Insect pheromone research wins Eppendorf/Science prize
Young neurobiologists honored
Washington, D.C. – Dr. Pingxi Xu has been awarded the 2005 international Prize in Neurobiology by the journal Science and Eppendorf. He is being recognized for his new insights on how insects "smell" using pheromone signaling. This research could lead the way to new approaches to control pests that spread human diseases and cause agriculture losses.
The Eppendorf and Science Prize in Neurobiology recognizes outstanding neurobiological research by a young scientist, as described in a 1,000 word essay based on research performed within the last three years. The grand prize winner receives $25,000 from Eppendorf, and the winner's essay will be published in the 04 November 2005 issue of Science.
Three finalist essays will be published at Science Online (http://www.scienceonline.org). The winner as well as the finalists will be recognized at the annual meeting of the Society for Neuroscience in November in Washington, DC.
Pingxi Xu left a career as a pediatrician to study basic science. Although his focus has moved from babies to bugs, his goal remains essentially the same: to improve human health by preventing the occurrence and spread of disease.
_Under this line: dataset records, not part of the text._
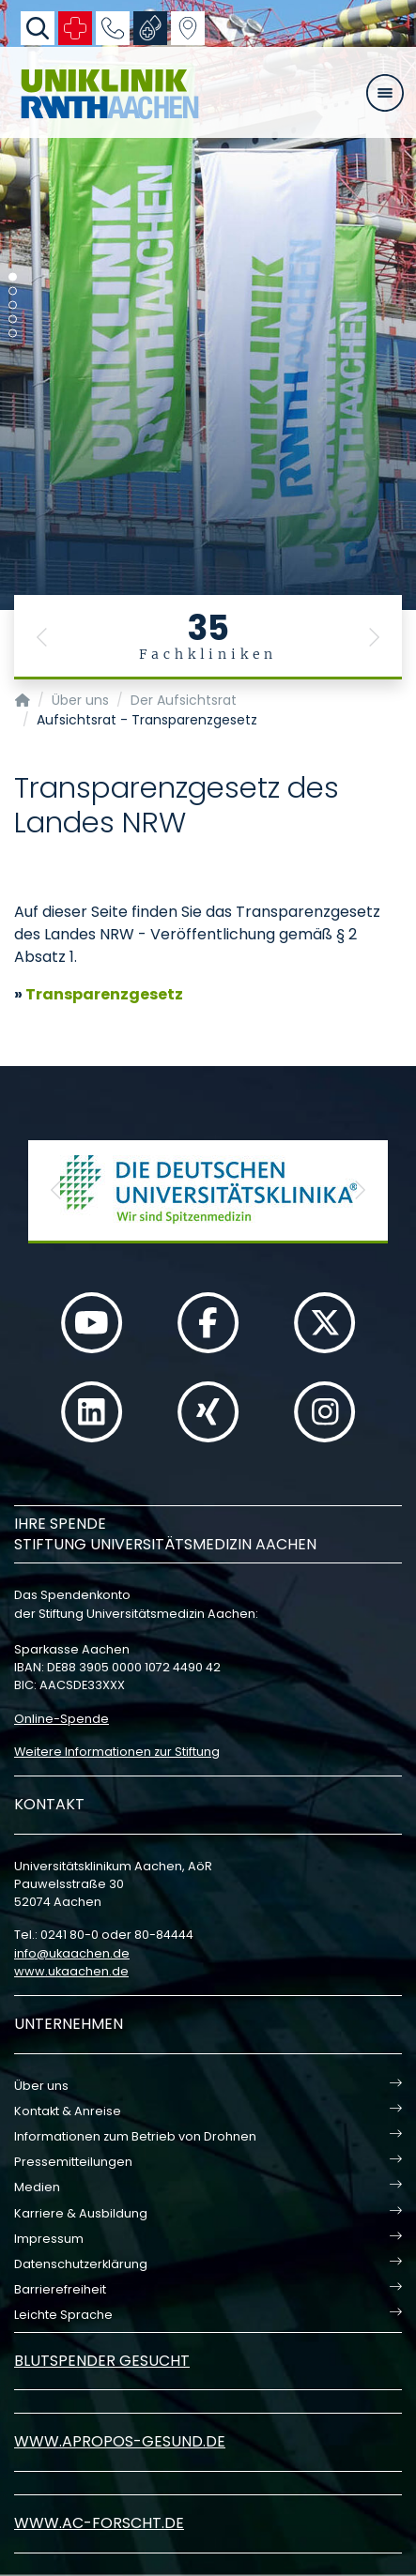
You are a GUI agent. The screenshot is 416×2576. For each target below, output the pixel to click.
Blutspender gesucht (102, 2360)
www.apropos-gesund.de (119, 2441)
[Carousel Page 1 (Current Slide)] (12, 277)
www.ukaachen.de (71, 1971)
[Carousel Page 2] (12, 291)
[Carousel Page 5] (12, 333)
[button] (42, 637)
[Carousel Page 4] (12, 319)
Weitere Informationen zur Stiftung (117, 1752)
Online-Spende (61, 1719)
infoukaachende (72, 1953)
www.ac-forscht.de (99, 2523)
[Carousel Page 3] (12, 305)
Xu studies how fruit flies use chemical signals called pheromones to influence the behavior of other fruit flies. Devising ways to change insect behavior by manipulating pheromone-signaling systems could provide sustainable ways to control the insect pests that have a profound impact on human health and agriculture. Xu is currently a postdoctoral fellow at the University of Texas, Southwestern Medical Center in Dallas, Texas.
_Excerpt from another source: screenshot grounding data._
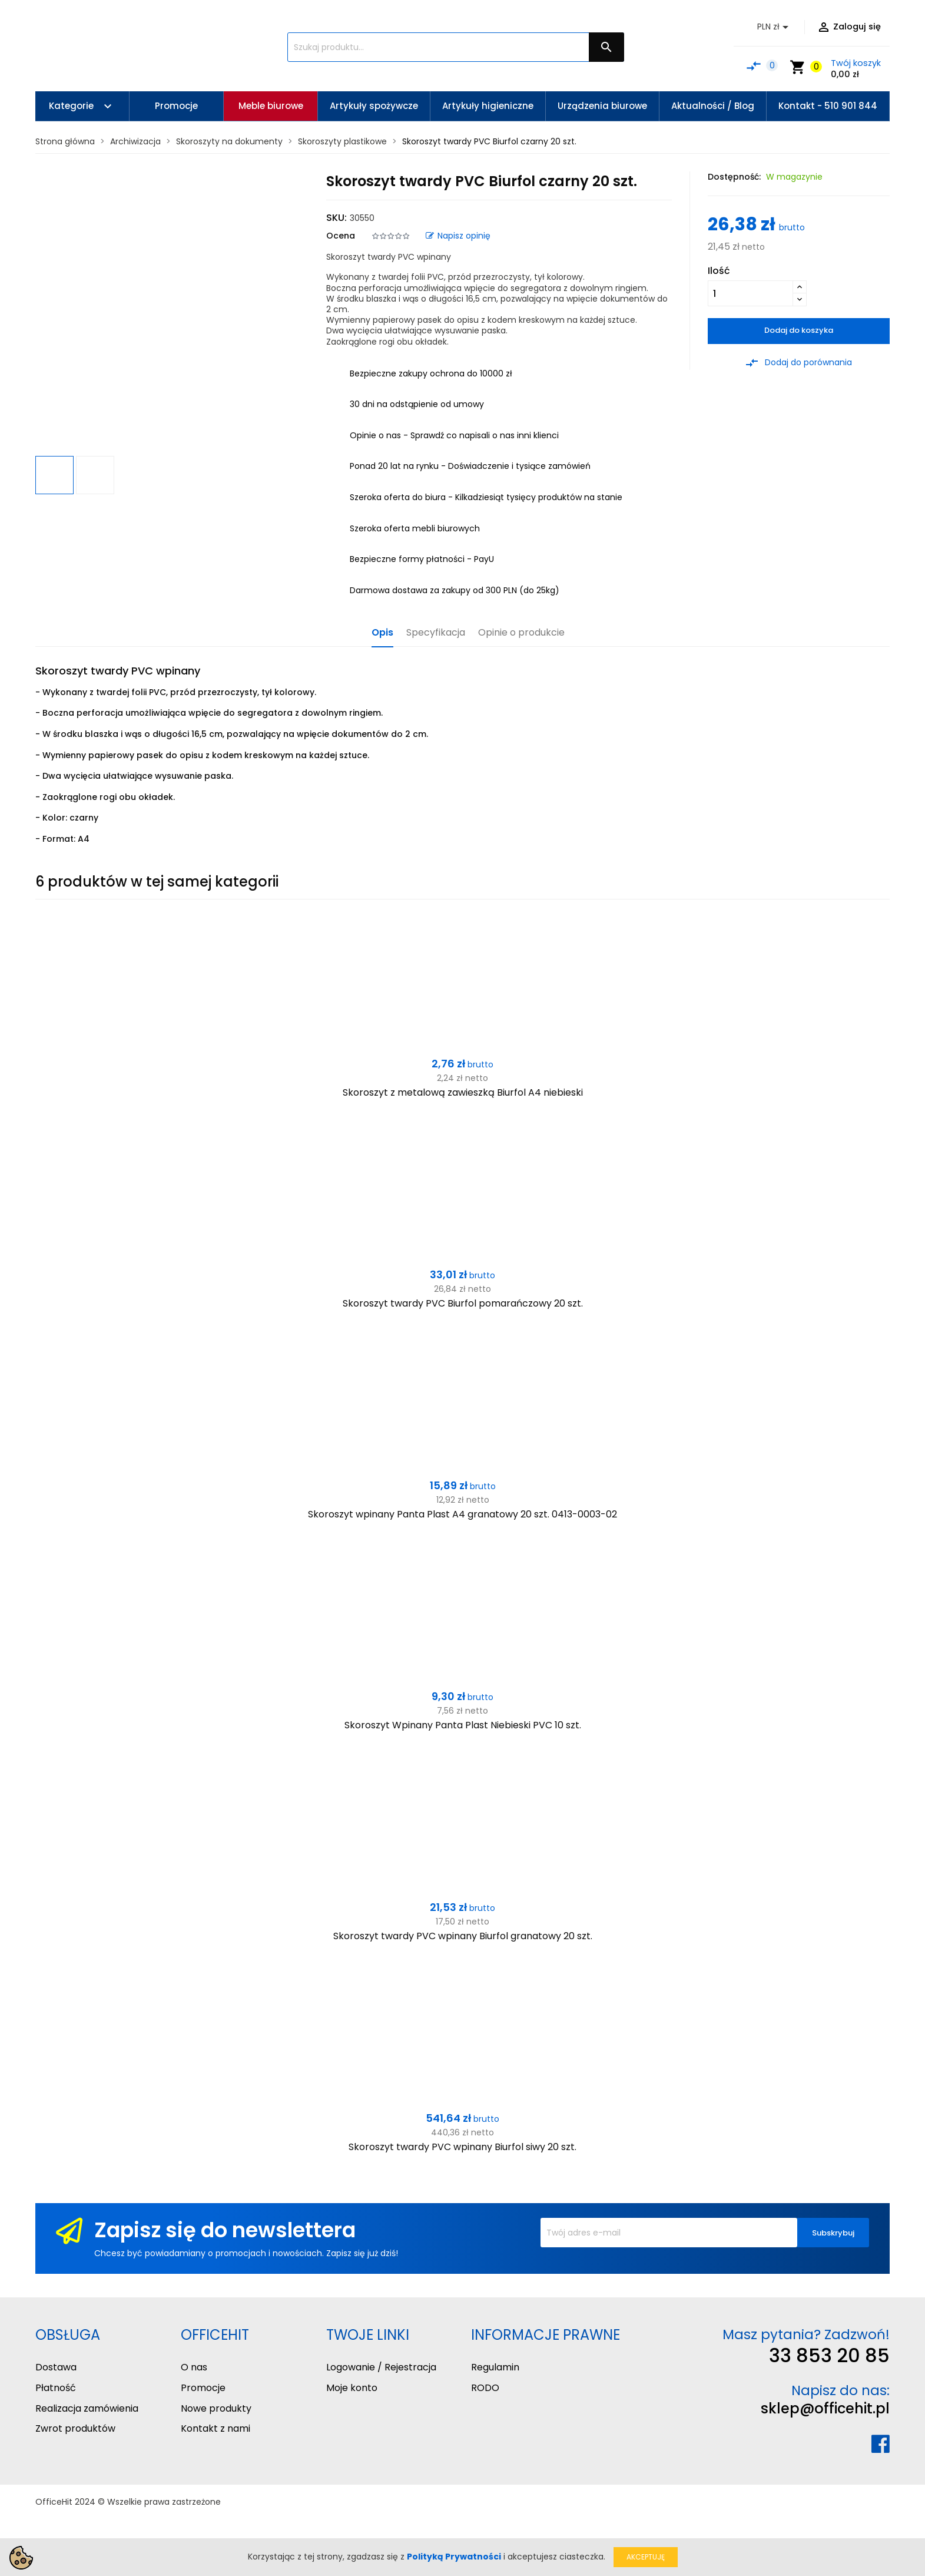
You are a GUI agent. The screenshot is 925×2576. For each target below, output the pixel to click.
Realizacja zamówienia (86, 2408)
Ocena (340, 235)
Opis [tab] (382, 633)
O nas (194, 2367)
Xu has discovered that small proteins known as "odorant binding proteins" are required for pheromone signaling in fruit flies. Odorant binding proteins may function as adaptors that link pheromone molecules to neurons, according to Xu. A full understanding of the mechanisms of pheromone perception could help scientists manipulate insect behavior and develop sustainable methods of pest control. The toxicity of today's pesticides and the emergence of pesticide resistance limit their use, Xu writes.
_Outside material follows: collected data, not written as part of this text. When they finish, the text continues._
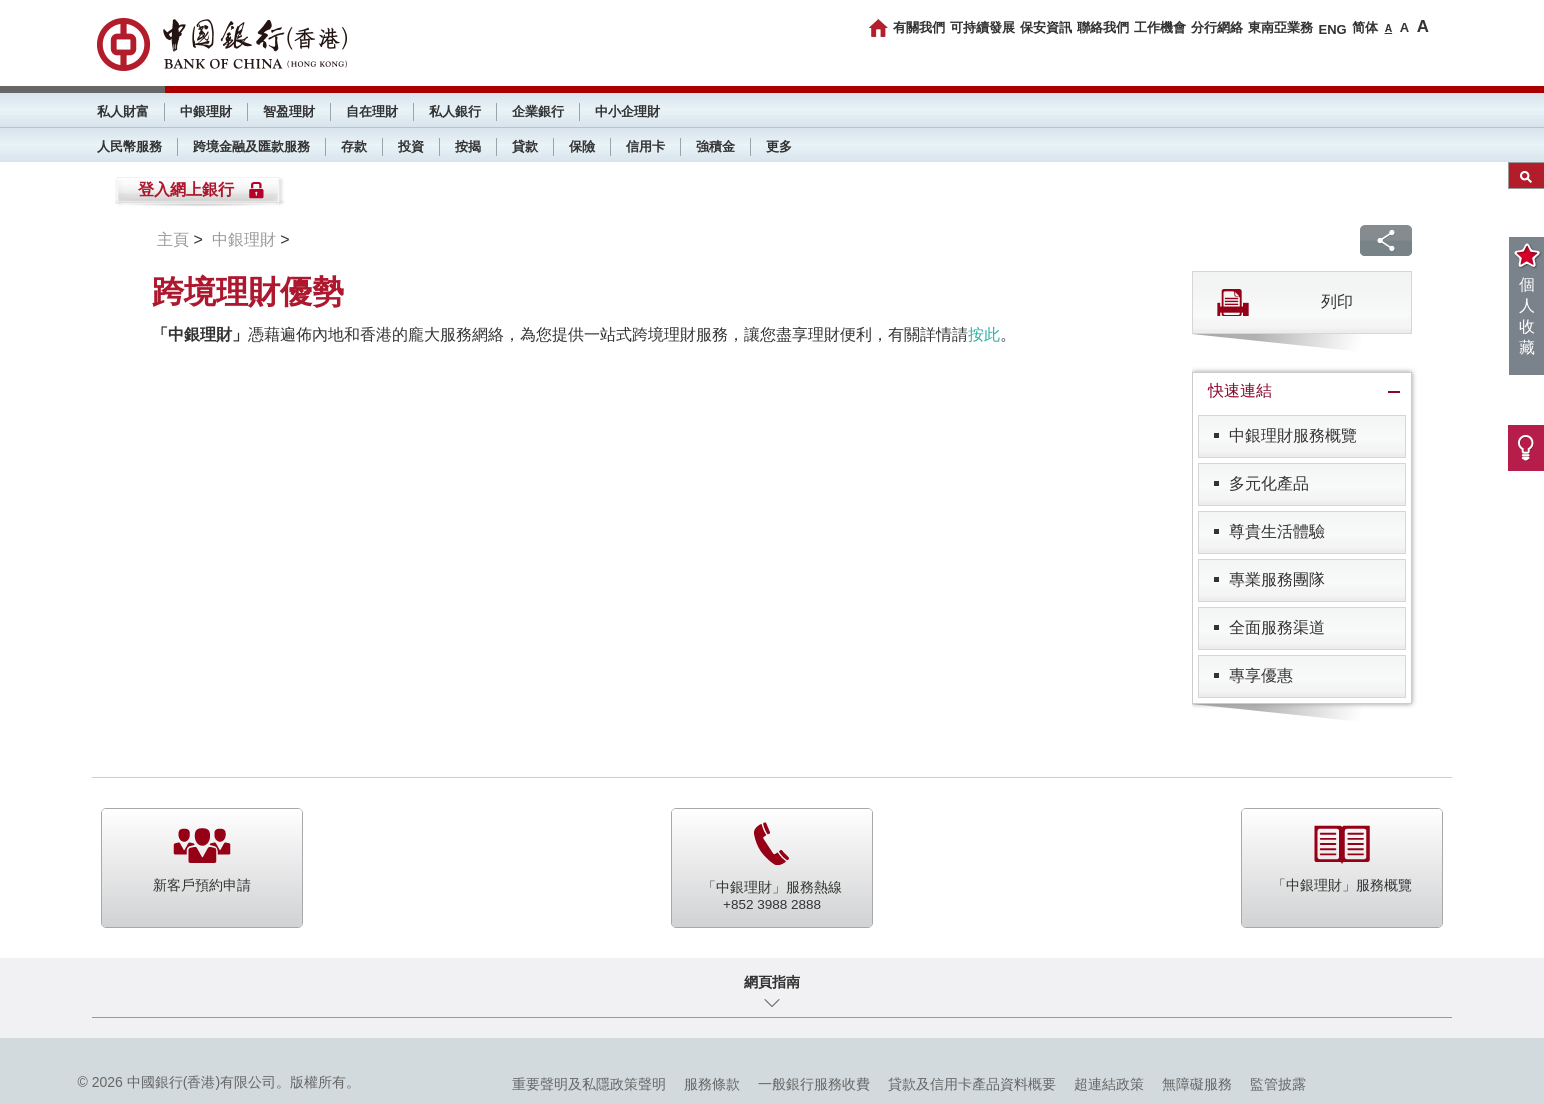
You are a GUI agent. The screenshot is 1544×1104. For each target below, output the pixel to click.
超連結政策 (1109, 1084)
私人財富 (123, 111)
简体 (1365, 27)
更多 (779, 146)
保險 (582, 146)
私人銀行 (455, 111)
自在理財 (372, 111)
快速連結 (1240, 390)
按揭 (468, 146)
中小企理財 (627, 111)
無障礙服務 (1197, 1084)
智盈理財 (289, 111)
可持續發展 (982, 27)
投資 (411, 146)
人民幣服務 (129, 146)
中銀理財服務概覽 (1293, 435)
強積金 (715, 146)
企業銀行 (538, 111)
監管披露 (1278, 1084)
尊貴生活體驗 (1277, 531)
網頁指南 (772, 982)
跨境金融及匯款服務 (251, 146)
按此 (984, 334)
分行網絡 (1217, 27)
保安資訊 (1046, 27)
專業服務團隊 (1277, 579)
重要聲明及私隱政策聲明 (589, 1084)
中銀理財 (206, 111)
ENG (1332, 29)
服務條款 (712, 1084)
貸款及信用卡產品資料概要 (972, 1084)
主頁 (173, 239)
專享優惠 (1261, 675)
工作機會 (1160, 27)
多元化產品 (1269, 483)
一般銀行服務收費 (814, 1084)
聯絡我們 (1103, 27)
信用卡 (645, 146)
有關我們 (919, 27)
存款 (354, 146)
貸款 (525, 146)
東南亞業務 (1280, 27)
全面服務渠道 (1277, 627)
Pingxi Xu was born and grew up in the northern province of Jiangsu, China. His first career was as a pediatrician, but after years of pediatric practice, Dr. Xu became interested in exploring basic science. He returned to university in Xian, China, and in 1988 earned a Master's degree in biochemistry and in 1999 a Ph.D. in neurobiology. In 2000 he joined Dr. Dean Smith's lab at the University of Texas Southwestern Medical Center in Dallas, Texas. Here he has worked to understand the molecular basis of pheromone signaling in Drosophila. Dr. Xu's goal is to apply this knowledge to control mosquito breeding by interrupting their perception of pheromones.
The Finalists Are:
Justin Blau, for his essay "How Flies Time: Circadian Clocks in Drosophila." Dr. Blau was born and raised in London, England. He received his undergraduate degree from Cambridge University in 1991, and his Ph.D. from the Imperial Cancer Research Fund, where he studied basic mechanisms of eukaryotic transcription with David Bentley. After graduating in 1996, he joined Mike Young's lab at The Rockefeller University in New York to study how clock genes drive daily (circadian) rhythms of behavior in Drosophila. Dr. Blau started his own lab at New York University in 2000, where he continues to investigate how genes and neurons interact to drive this fundamental behavior.
Paul Frankland, for his essay "Networking to Remember: The Cortex and Remote Memory." Dr. Frankland grew up in Folkestone, England. He studied psychology at the University of Sheffield and completed his Ph.D. work in neuroscience in the lab of Dr. John Yeomans at the University of Toronto. After graduating in 1996, he went on to conduct his postdoctoral work in the lab of Dr. Alcino Silva, first at Cold Spring Harbor Laboratory in New York and then at the University of California, Los Angeles (UCLA). At UCLA he used genetically engineered mice to model normal cognitive function, as well as cognitive dysfunction associated with various inherited diseases. In 2003, he started his own lab at The Hospital for Sick Children in Toronto. A focus in his lab is on understanding how enduring, or remote, memories are organized in the brain.
Johanna Montgomery, for her essay "Synapses in a State: A Molecular Mechanism to Encode Synaptic History and Future Synapse Function." Dr. Montgomery was born and raised in New Zealand. She graduated from The University of Otago in 1999 with a Ph.D. in Physiology. During her Ph.D. studies, Dr. Montgomery completed the Neurobiology Course at The Marine Biological Laboratory in Woods Hole, Massachusetts. She began postdoctoral work in the laboratory of Dr. Daniel Madison at Stanford University, where she used paired whole-cell recording techniques to reveal distinct mechanisms of synapse plasticity. She then pursued further postdoctoral training with Dr. Craig Garner at Stanford University to examine the molecular aspects of synapse function. Last year, Dr. Montgomery returned to New Zealand to establish the Synaptic Function Research Group at The University of Auckland, where she is focusing on the molecular and physiological mechanisms of synapse function and plasticity.